# Tires and rims



## swampdonkey9 (Oct 21, 2011)

I can't get my 30x9 silverbacks to seal on my 14x7 motosport diesels. i got the back tires to seal they are 30x11


----------



## hp488 (Sep 23, 2009)

Are they just leaking around the bead or you can't get it to pop up on the rim?


----------



## NMKawierider (Apr 11, 2009)

Ratchet strap the center.
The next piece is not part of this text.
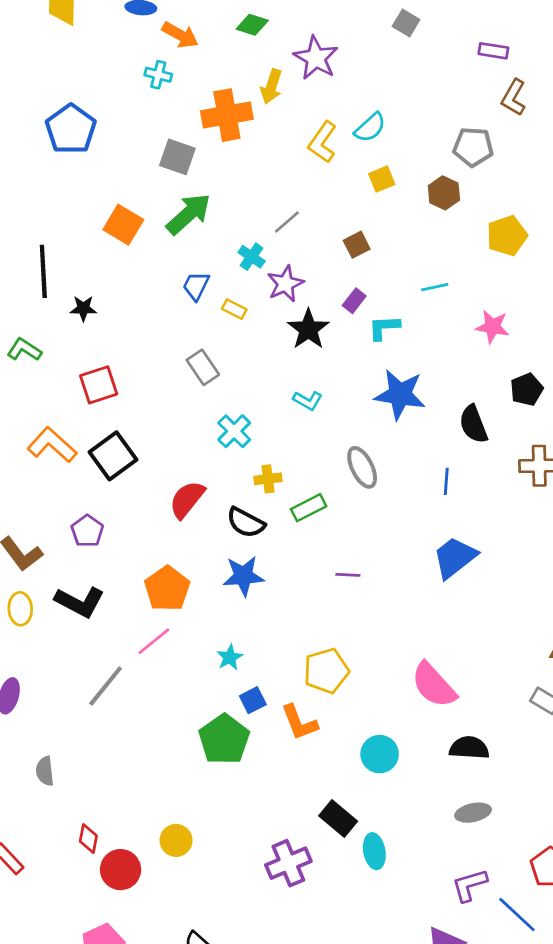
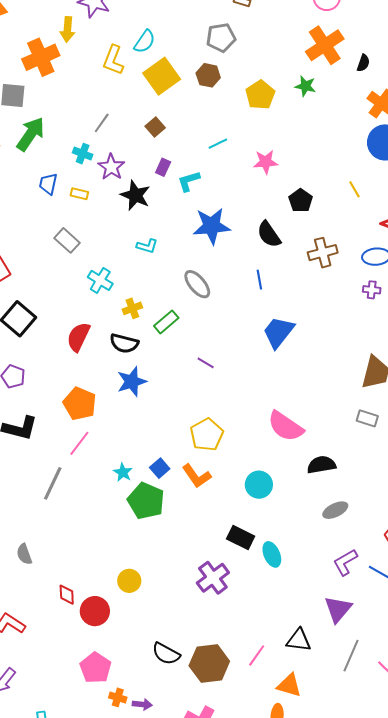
yellow square: (382, 179) -> (162, 76), size x1.8
purple line: (348, 575) -> (206, 363), turned 42
cyan star: (230, 657) -> (123, 472), moved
Soon as it catches and starts holding air let the strap loose.


----------



## JLOWERY (Jan 30, 2010)

I had 30-9-14 backs on 8" 112's it'll work but we used a blow tank to pop them out the ratchet strap didn't work for me the tires were just too stiff.
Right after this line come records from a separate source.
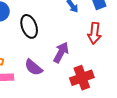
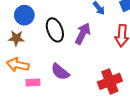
purple arrow: (61, 52) -> (83, 34), moved

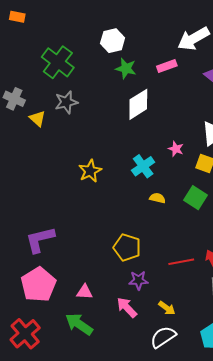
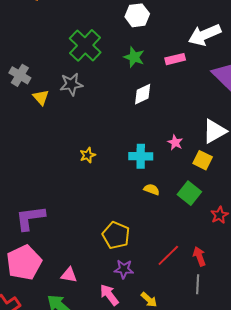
white hexagon: (113, 41) -> (137, 15), moved
green cross: (58, 62) -> (85, 45), moved
white diamond: (138, 104) -> (143, 94), size x0.7
cyan cross: (143, 166) -> (141, 156), turned 30
yellow star: (90, 171) -> (88, 155), size x0.7
red line: (181, 262) -> (168, 255), turned -40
Sent from my DROID X2 using Tapatalk


----------



## E.A. (Jan 10, 2011)

if you dont have a blow tank and have a little well care free... get ya some GOOD starting fluid ... works best to do it weak a few times to warm the tire up and also give ya a judgge of how much to put in the tire when you go to blow it. also run it back on the tire and even on the ground you dont want your hand around the rim when it seals up. sometimes you will need to add air with the hose while doing this but most of the times leave the core in get it hot and light a good amount of it in the tire it will pop right on the rim and it cant get air so the fire burns right out inside the tire.


----------



## muddaholic 09 (Apr 12, 2011)

go with the starter fluid but be carefull


----------